The Brazilian contingent went all out for us. I stayed up every night dancing and gorging, then slept in a different family's living room until someone came to take me to the beach or a makerspace or a school. One time, Maya and Blight and I were all quartered in a favela that hung off the side of an abandoned office tower on impossibly thin, impossibly strong cables. The rooms were made of waxed cardboard and they swayed with the wind and terrified me. I was convinced I'd end up stepping right through the floor and ended up on tiptoes every time I moved. I tried not to move.

Celesc Lifter SA had a little VIP box from which customers could watch launches.
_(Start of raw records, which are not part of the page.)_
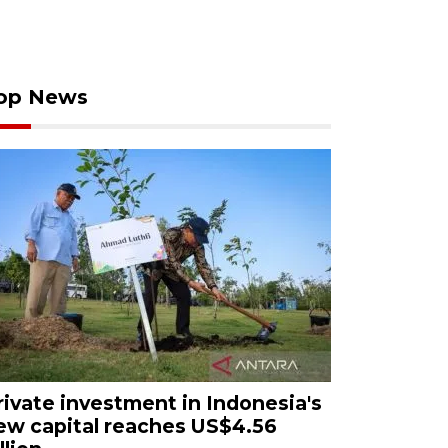
op News
rivate investment in Indonesia's
ew capital reaches US$4.56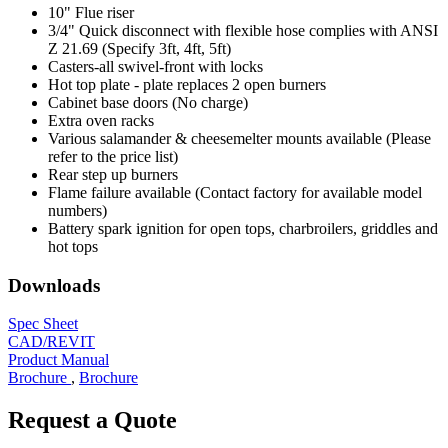
10" Flue riser
3/4" Quick disconnect with flexible hose complies with ANSI
Z 21.69 (Specify 3ft, 4ft, 5ft)
Casters-all swivel-front with locks
Hot top plate - plate replaces 2 open burners
Cabinet base doors (No charge)
Extra oven racks
Various salamander & cheesemelter mounts available (Please
refer to the price list)
Rear step up burners
Flame failure available (Contact factory for available model
numbers)
Battery spark ignition for open tops, charbroilers, griddles and
hot tops
Downloads
Spec Sheet
CAD/REVIT
Product Manual
Brochure
,
Brochure
Request a Quote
It held eight people. The seats were awarded by lottery and I didn't get one. So I watched the lift with everyone else (minus eight), from another favela, one of the old, established ones with official recognition. Every roof was packed with viewers, and hawkers meandered the steep alleys with bulbs of beer and skewers of meat and paper cones of seafood. It was Celesc's ninety-third lift, and it had a 78 percent success rate, with only two serious failures in that time. No fatalities, but the cargo had been jettisoned over the Pacific and broke up on impact.
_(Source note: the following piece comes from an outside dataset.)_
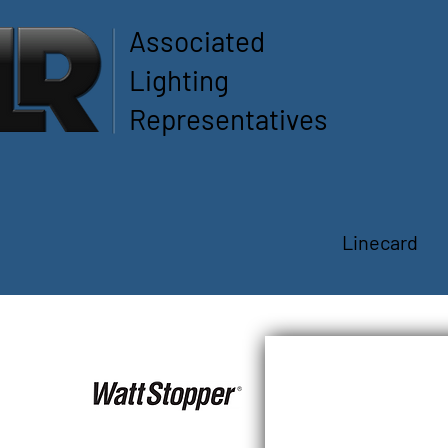
Associated
Lighting
Representatives
Linecard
Those were good odds, but we were still all holding our breath through the countdown, through the first flames and the rumble conveyed by a thousand speakers, an out-of-phase chorus of Net-lagged audio. We held it through the human-piloted takeoff of the jumbo jet that acted as a first stage for the lifter and gasped when the jet's video stream showed the lifter emerging from its back and rising smoothly into the sky. The jet dropped precipitously as the lifter's rockets fired and caught it and goosed it up, through the thin atmosphere at the edge of space in three hundred seconds.